[Biopython-dev] EUtils

Tue Apr 6 18:31:14 EDT 2004

Hey Andrew;
Great to hear from you, as always! Hope you're doing well.

> I was at the PyCon conference a couple weeks ago and talked with
> Mark Johnson from NCBI about several things, including the EUtils
> client package in Biopython.
> 
> That reminded me that I needed to clean up the package and update
> it to support the latest NCBI interface (they added a couple new
> features in the last two years).  I've got some free time this
> week so I'm working on it.

Sweet -- that sounds great. Always glad to have work on it. I know a
few small fixes have gone into the CVS so you may want to work
directly from it, but other than that it's all yours.

>   - don't require the response the DTD.  I now believe that DTDs
>      for this task are the wrong approach.  I'm using elementtree.

Cool.
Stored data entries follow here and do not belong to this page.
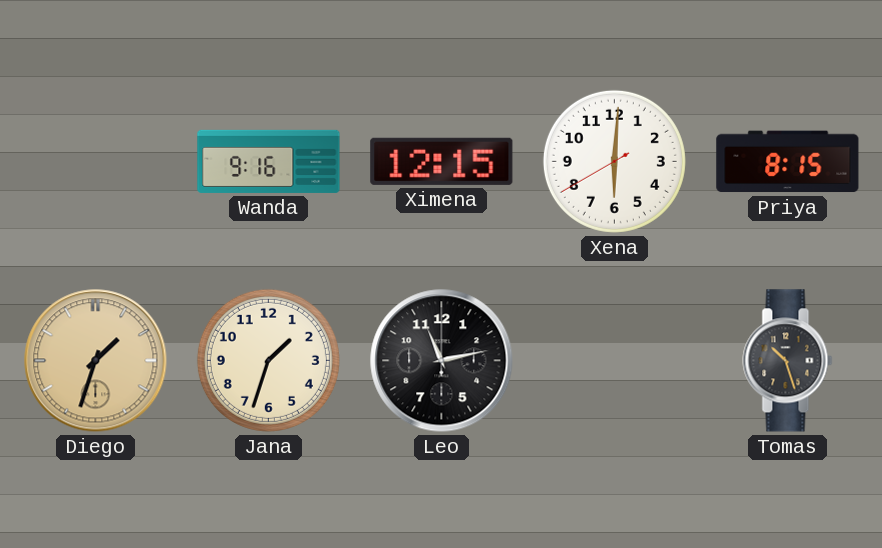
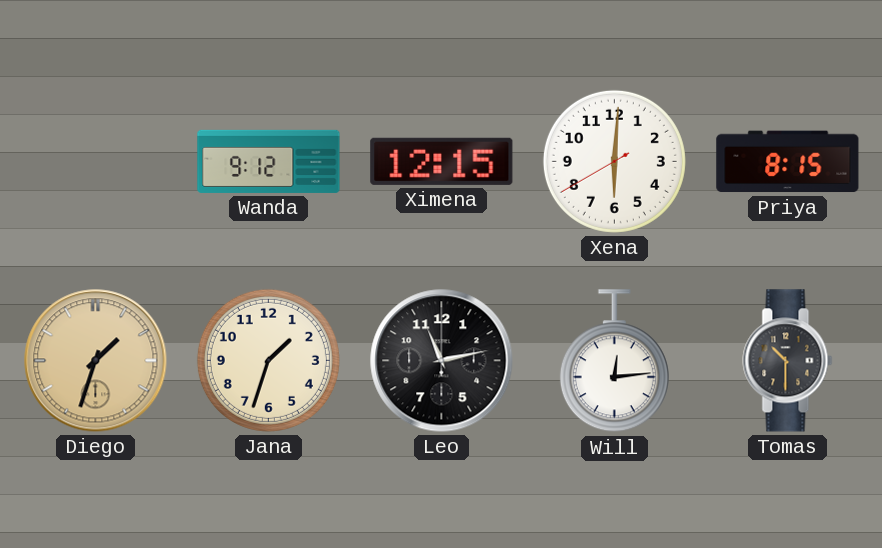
Wanda: 9:16 -> 9:12
Will: none -> 12:14
Tomas: 10:27 -> 10:30
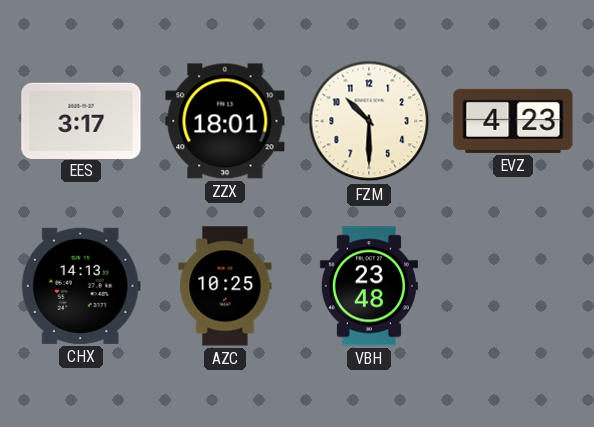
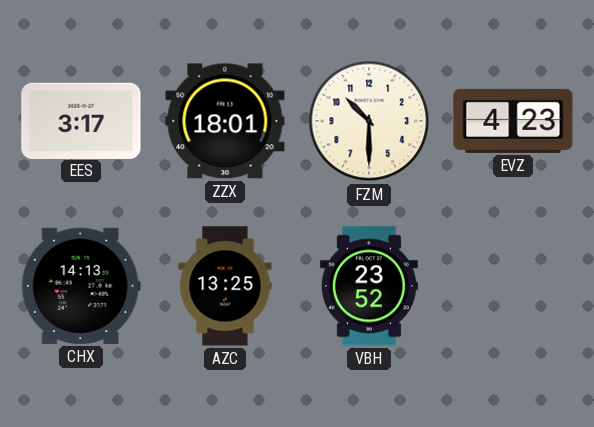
AZC: 10:25 -> 13:25
VBH: 23:48 -> 23:52
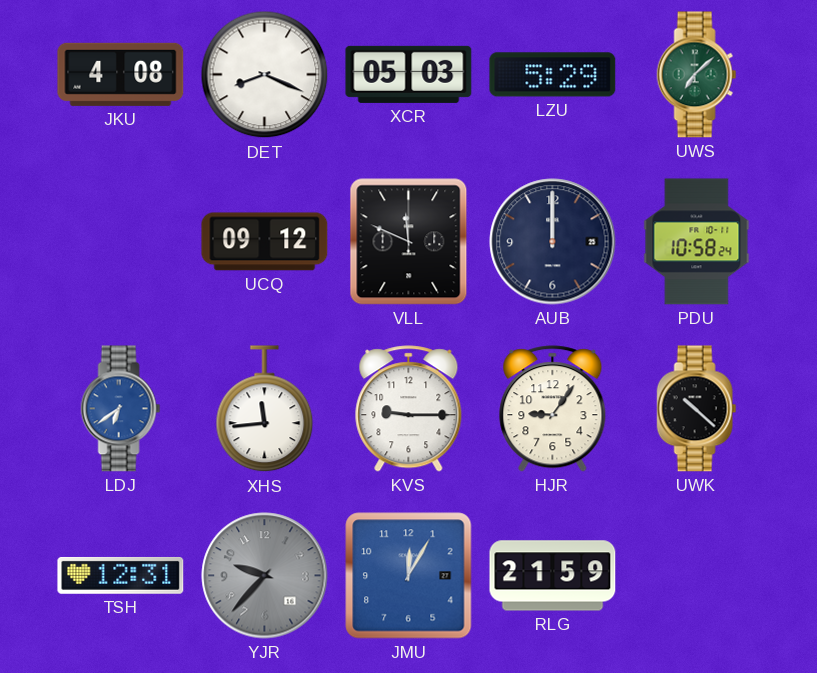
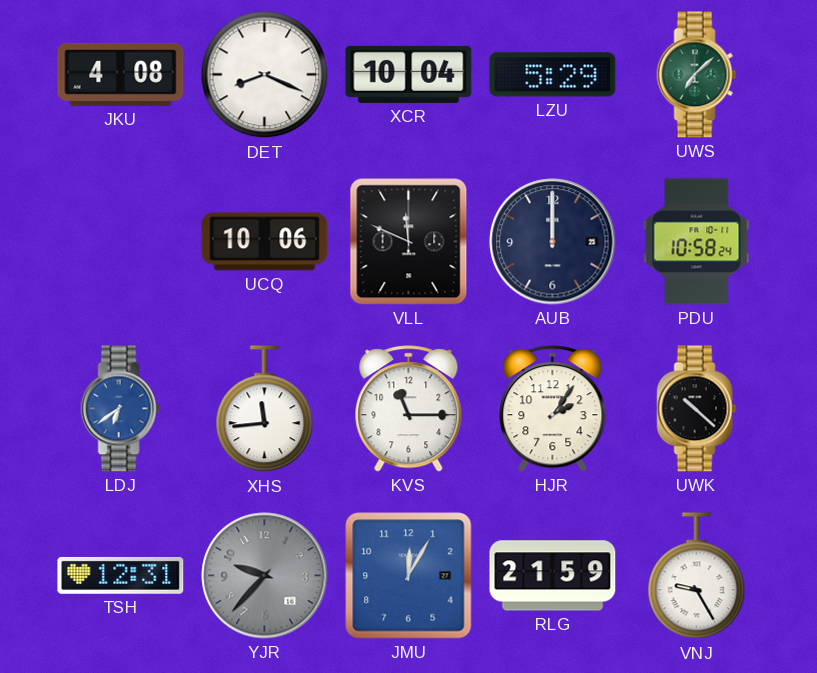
XCR: 05:03 -> 10:04
UCQ: 09:12 -> 10:06
KVS: 9:15 -> 11:15
HJR: 9:06 -> 2:06
VNJ: none -> 9:25
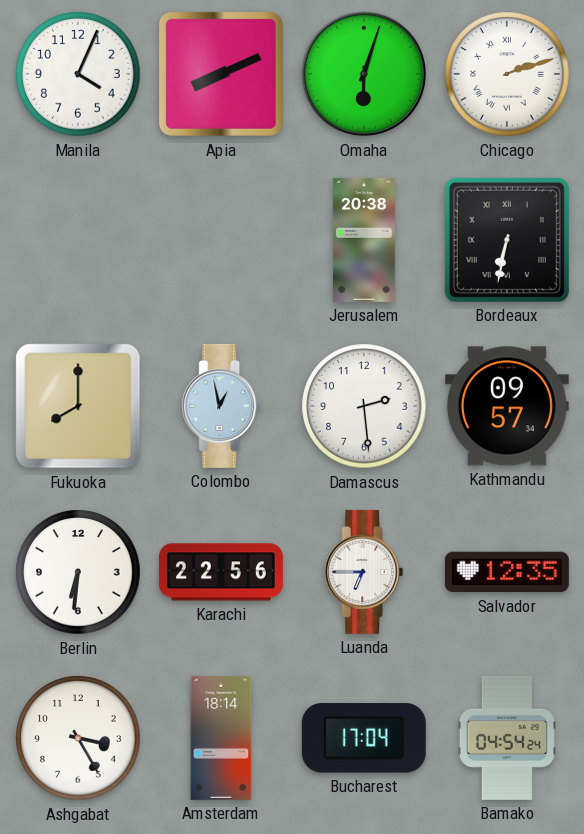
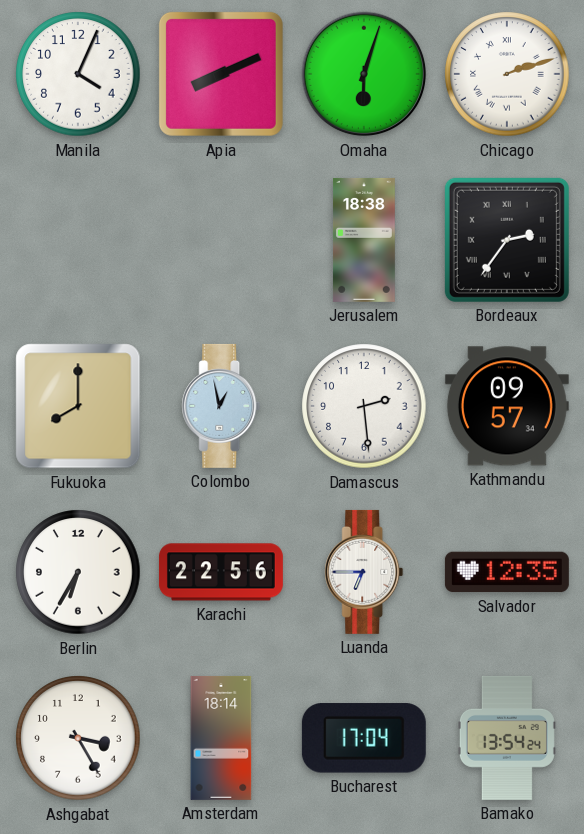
Jerusalem: 20:38 -> 18:38
Bordeaux: 6:32 -> 2:36
Berlin: 6:31 -> 6:35
Bamako: 04:54 -> 13:54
This will also clean up a lot of the install messiness in
setup.py necessary to get the DTDs installed.

>   - figure out a better way to do live tests against the server

If you get somewhere with this please do let me know -- I added some
tests for Registry code recently but have been fairly frustrated
with getting errors because the server is dying. One thing I have
been thinking about is using timeoutsocket:

http://www.timo-tasi.org/python/timeoutsocket.py

to just die neatly on tests if the server is timing out.
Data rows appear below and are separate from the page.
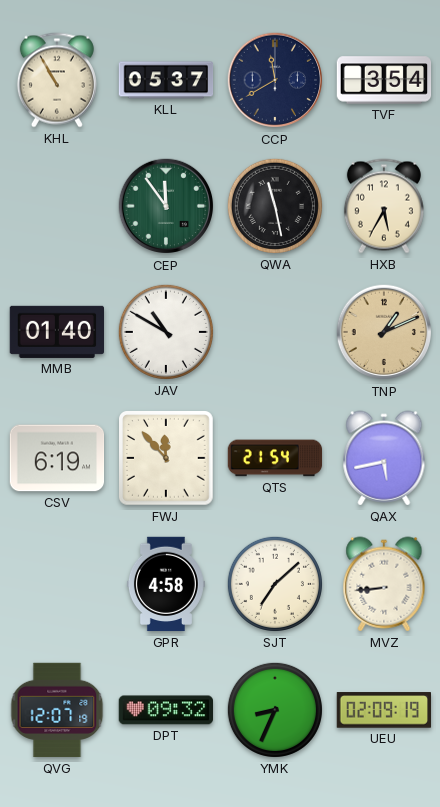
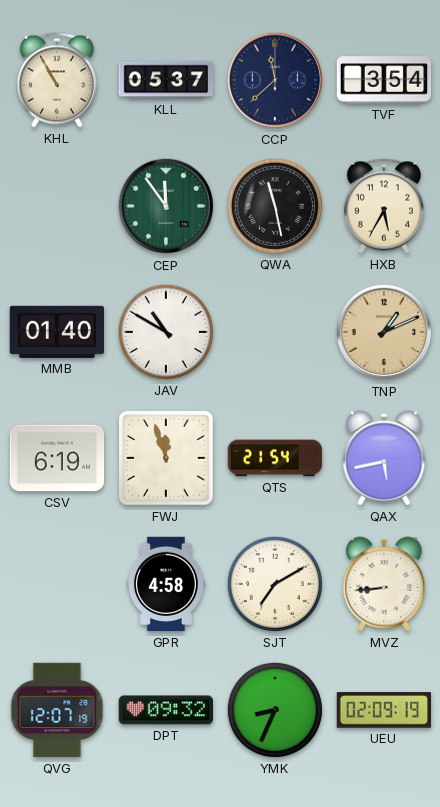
CCP: 11:40 -> 11:38
FWJ: 11:53 -> 11:57
SJT: 7:08 -> 7:10
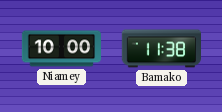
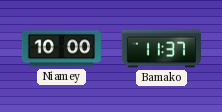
Bamako: 11:38 -> 11:37
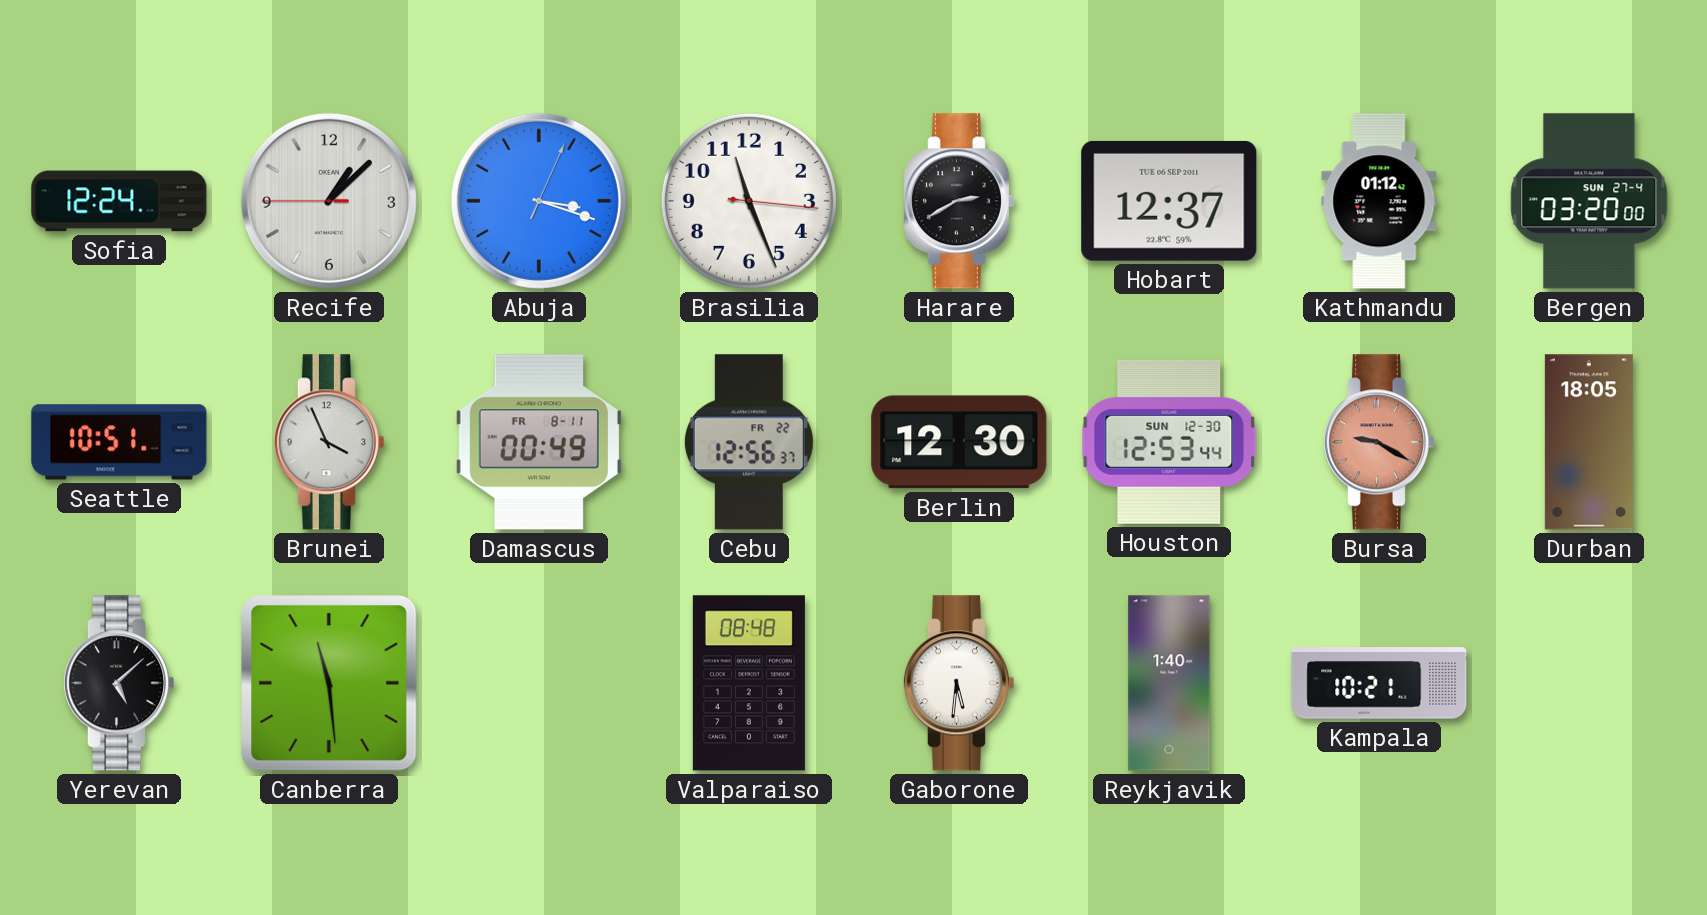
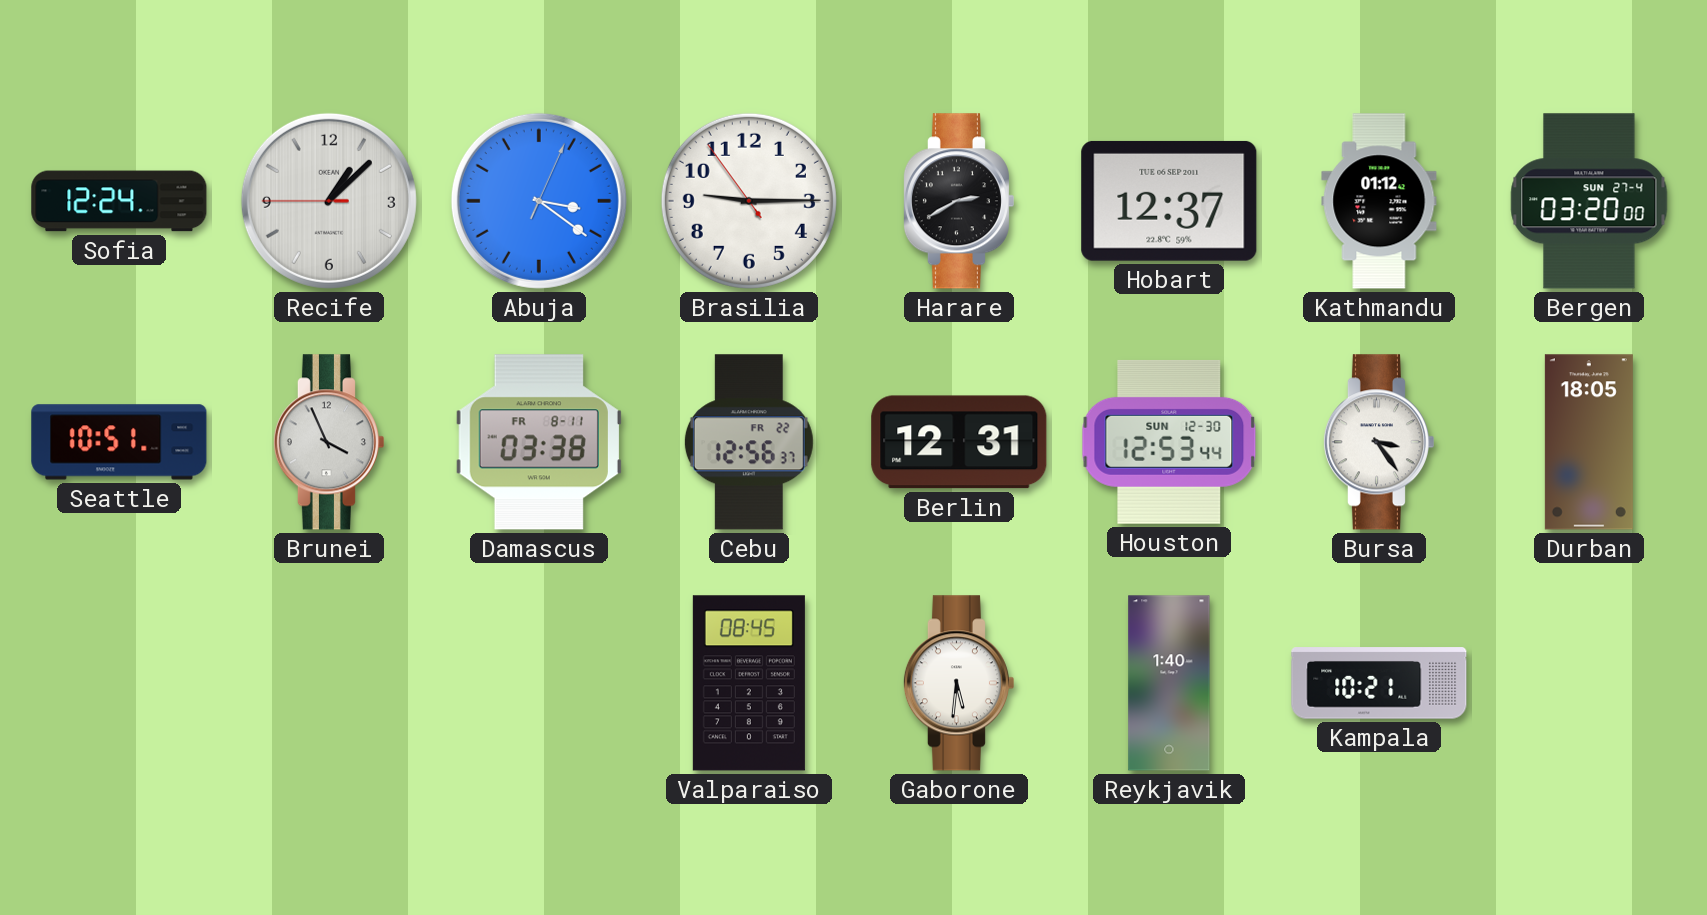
Abuja: 3:18 -> 3:21
Brasilia: 11:26 -> 9:14
Damascus: 00:49 -> 03:38
Berlin: 12:30 -> 12:31
Bursa: 9:20 -> 3:24
Bursa dial: salmon -> white
Yerevan: 5:08 -> none
Canberra: 11:29 -> none
Valparaiso: 08:48 -> 08:45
> For the last, what I want to do is move the documentation
> and tests out of Bio/EUtils/ and into the proper places for
> Biopython.  As stands EUtils is distributable independent of
> Biopython.  I don't think that's worthwhile so I'm thinking
> of no longer doing that.  

Sounds great -- I've been adding independent documentation into
Docs/cookbook. You'd just need to make a directory for EUtils.
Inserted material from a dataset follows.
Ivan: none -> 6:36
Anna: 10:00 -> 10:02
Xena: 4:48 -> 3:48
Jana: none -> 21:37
> Is anyone here using the EUtils client for anything and
> has code that I can use?  

I've recently added it within the registry system in
config/DBRegistry.py (class EUtilsDB), so that we can do retrieval
from NCBI in the current right way.

Other then that I've used it in a couple of talks I've given:

http://www.biopython.org/docs/presentations/biopython_exelixis.pdf

and:

http://www.biopython.org/docs/presentations/bosc_biopython.pdf

and I attached a file which I use semi-regularly for retrieving
databases by Taxonomy ID from NCBI (which actually used the
timeoutsocket module I mention above, but from my own personal code
base I use at work).

Hope those help some. Glad to see you around.
Brad
-------------- next part --------------
#!/usr/bin/env python
"""Fetch a number of FASTA files from NCBI based on a taxonomy queries.

This script is meant to be used to scheduled batch downloads of a number
of databases based on taxonomy ids. It reads an input file specified on the
commandline that looks like:

file_name,tax_id,not_tax_id,not_tax_id

Where:
    file_name -- the name of the output file (ie. arabidopsis.fasta)
    tax_id -- the primary taxonmy id we are fetching (ie. 3328)
    not_tax_id -- a list of taxonomy ids to not include. This list can
    be empty or as long as you want.

Usage:
    python get_taxonomy_list.py <tax info file>

Where:
    <tax info file> -- the location of the file to read the taxonomy information
    from, formatted as above

The files are output to a directory called "taxa-<date>" where <date> is the
date the program was run on (ie. 20020904).
"""
import sys
import os
import sgmllib
import time
import urlparse
import time

# biopython
from Bio import Fasta
from Bio.EUtils import HistoryClient

from Bio.PGML.Utils import timeoutsocket
timeoutsocket.setDefaultSocketTimeout(30)

VERBOSE = 1

def main(tax_file):
    assert os.path.exists(tax_file), "Cannot find taxonomy file"
    # create the output directory
    start_dir = os.path.dirname(tax_file)
    time_info = time.localtime(time.time())
    time_name = "%i%02i%02i" % (time_info[0], time_info[1], time_info[2])
    out_name = "taxa-%s" % time_name
    output_dir = os.path.join(start_dir, out_name)
    if not(os.path.exists(output_dir)):
        os.makedirs(output_dir)

    all_tax_info = process_tax_file(tax_file)
    for file_name, tax_id, not_ids in all_tax_info:
        output_file = os.path.join(output_dir, file_name)
        process_taxonomy_id(tax_id, not_ids, output_file)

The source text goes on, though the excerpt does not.